PINGTAN, China: China fired ballistic missiles and deployed fighter jets and warships on Thursday as it held its largest-ever military exercises around Taiwan, a show of force sparked by US House Speaker Nancy Pelosi’s visit to the island.
Pelosi was the highest-profile US official to visit Taiwan in years, defying a series of stark threats from Beijing, which views the self-ruled island as its territory. In retaliation, China launched a series of exercises in multiple zones around Taiwan, straddling some of the busiest shipping lanes in the world and at some points just 20-km from the island’s shore.
The drills began around 12 noon local time (0400 GMT), and involved a "conventional missile firepower assault" in waters to the east of Taiwan, the Chinese military said. Taiwan said the Chinese military fired 11 Dongfeng-class ballistic missiles "in several batches" and condemned the exercises as "irrational actions that undermine regional peace".

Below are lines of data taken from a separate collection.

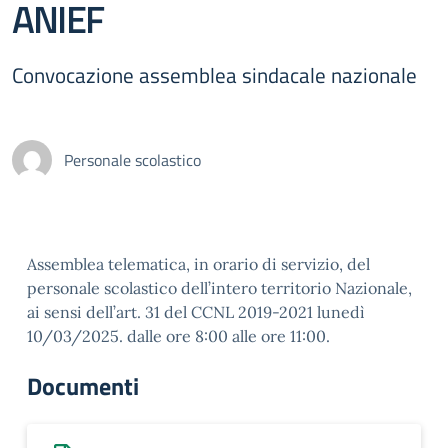
ANIEF
Convocazione assemblea sindacale nazionale
Personale scolastico
Assemblea telematica, in orario di servizio, del
personale scolastico dell’intero territorio Nazionale,
ai sensi dell’art. 31 del CCNL 2019-2021 lunedì
10/03/2025. dalle ore 8:00 alle ore 11:00.
Documenti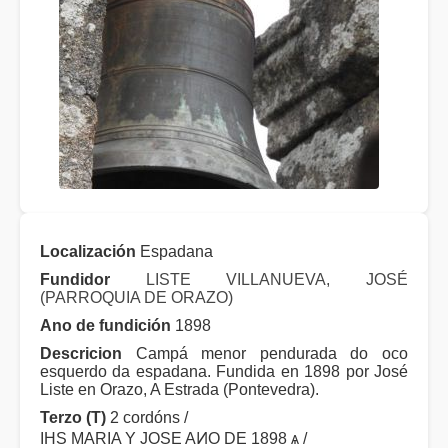
Localización
Espadana
Fundidor
LISTE VILLANUEVA, JOSÉ
(PARROQUIA DE ORAZO)
Ano de fundición
1898
Descricion
Campá menor pendurada do oco
esquerdo da espadana. Fundida en 1898 por José
Liste en Orazo, A Estrada (Pontevedra).
Terzo (T)
2 cordóns /
IHS MARIA Y JOSE AͶO DE 1898 ѧ /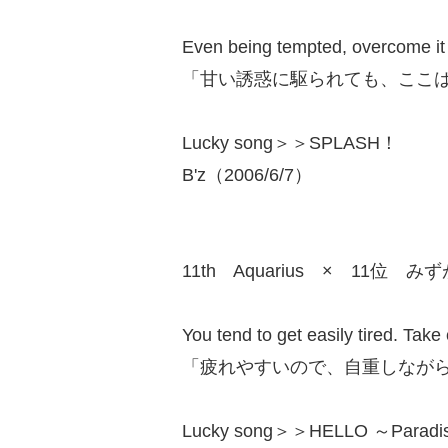
Even being tempted, overcome it
「甘い誘惑に駆られても、ここ
Lucky song＞＞SPLASH！
B'z（2006/6/7）
11th Aquarius × 11位 み
You tend to get easily tired. Take
「疲れやすいので、自重しなが
Lucky song＞＞HELLO ～Paradis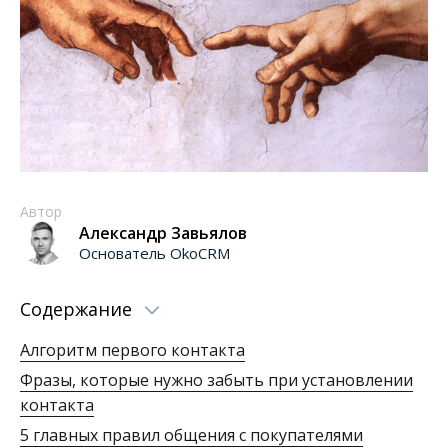
Автор
Александр Завьялов
Основатель OkoCRM
Содержание
Алгоритм первого контакта
Фразы, которые нужно забыть при установлении
контакта
5 главных правил общения с покупателями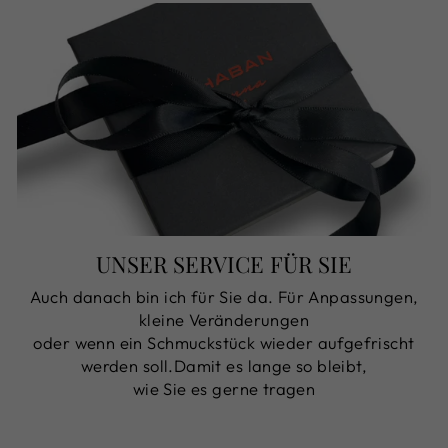
UNSER SERVICE FÜR SIE
Auch danach bin ich für Sie da. Für Anpassungen,
kleine Veränderungen
oder wenn ein Schmuckstück wieder aufgefrischt
werden soll.Damit es lange so bleibt,
wie Sie es gerne tragen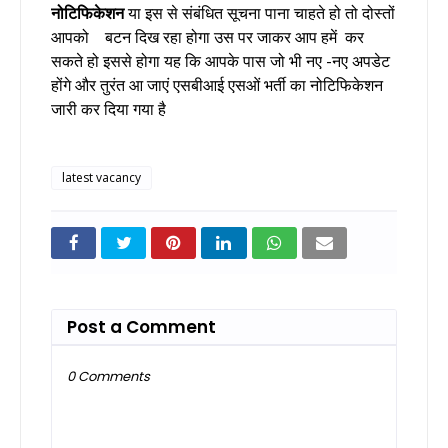
नोटिफिकेशन
या इस से संबंधित सूचना पाना चाहते हो तो दोस्तों
आपको बटन दिख रहा होगा उस पर जाकर आप हमें कर
सकते हो इससे होगा यह कि आपके पास जो भी नए -नए अपडेट
होंगे और तुरंत आ जाएं एसबीआई एसओं भर्ती का नोटिफिकेशन
जारी कर दिया गया है
latest vacancy
Post a Comment
0 Comments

Taipei did not say where the missiles landed or whether they flew over the island. But Japan, a key US ally, said that of the nine missiles it had detected, four were "believed to have flown over Taiwan’s main island".
Tokyo has lodged a diplomatic protest with Beijing over the exercises, with Defence Minister Nobuo Kishi saying five of the missiles were believed to have landed in his country’s exclusive economic zone.
Taipei’s defence ministry said it had detected 22 Chinese fighter jets briefly crossing the Taiwan Strait’s "median line" during Thursday’s exercises. AFP journalists on the border island of Pingtan saw several small projectiles flying into the sky followed by plumes of white smoke and loud booming sounds.
On the mainland, at what is said to be China’s closest point to Taiwan, AFP saw a batch of five military helicopters flying at a relatively low altitude near a popular tourist spot. Beijing has said the drills will last until midday on Sunday.
Beijing has defended the drills as "necessary and just", pinning the blame for the escalation on the United States and its allies. "In the face of this blatant provocation, we have to take legitimate and necessary countermeasures to safeguard the country’s sovereignty and territorial integrity," foreign ministry spokeswoman Hua Chunying said at a regular briefing on Thursday.
Meanwhile, ballistic missiles fired by China are believed to have landed in Japan’s exclusive economic zone for the first time, Tokyo’s defence minister said on Thursday. "Five of the nine ballistic missiles launched by China are believed to have landed within Japan’s EEZ," Nobuo Kishi told reporters, as China holds massive military drills in the waters around Taiwan.
Japan had "lodged a protest with China through diplomatic channels", Kishi said, calling the matter "a serious problem that affects our national security and the safety of our citizens". Parts of Japan’s southernmost island region Okinawa are close to Taiwan. Kishi said it was the first time Chinese ballistic missiles had landed in Japan’s exclusive economic zone (EEZ).
The EEZ extends up to 200 nautical miles from Japan’s coastline, beyond the limits of its territorial waters. The figure of nine missiles fired was an assessment by the Japanese side, Kishi said.